Torkel Engeness, Partner at Sandwater commented: “Evyon has impressed us from our very first meeting, especially the fact that they have been able to build a world-class team that has managed to move at lightning speed in a dynamic market. At Sandwater we want to accelerate ambitious impact companies, and we firmly believe that Evyon is exactly that.”
Skagerak Energi said it aims to become a leading player in mobile energy solutions and the two have also signed a Memorandum of Understanding (MoU) to collaborate on developing and piloting Evyon’s C&I energy storage systems.

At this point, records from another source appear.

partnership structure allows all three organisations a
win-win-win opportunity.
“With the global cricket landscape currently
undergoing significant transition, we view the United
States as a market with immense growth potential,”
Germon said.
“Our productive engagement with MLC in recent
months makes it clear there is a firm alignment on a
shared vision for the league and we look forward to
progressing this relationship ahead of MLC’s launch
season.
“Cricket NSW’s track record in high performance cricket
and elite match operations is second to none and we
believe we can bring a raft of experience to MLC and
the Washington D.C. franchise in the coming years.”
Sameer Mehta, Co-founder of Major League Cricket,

The company mainly sources its batteries from Mercedes-Benz Energy, an arm of the large automotive OEM, which Energy-Storage.news recently wrote is one of the leading ones in providing its batteries to third parties for repurposing into second life stationary energy storage systems.
“We have signed a 26MWh purchase agreement with MBE in addition to longer term MoUs with MBE and Batteriretur here in Norway, and we are in discussions with other parties for the supply of batteries,” Evyon’s Chief Commercial Officer Ralph Groen told Energy-Storage.news.
The company is aiming to sell over 120MWh of its second life energy storage systems in 2025. Its energy storage product is a scalable integrated software and hardware platform that can take in a range of modules but uses one module type in a homogenous configuration.
Groen was speaking to Energy-Storage.news for an upcoming feature on the topic of second life battery storage solutions which will be published in the next edition of sister site PV Tech’s quarterly journal, PV Tech Power.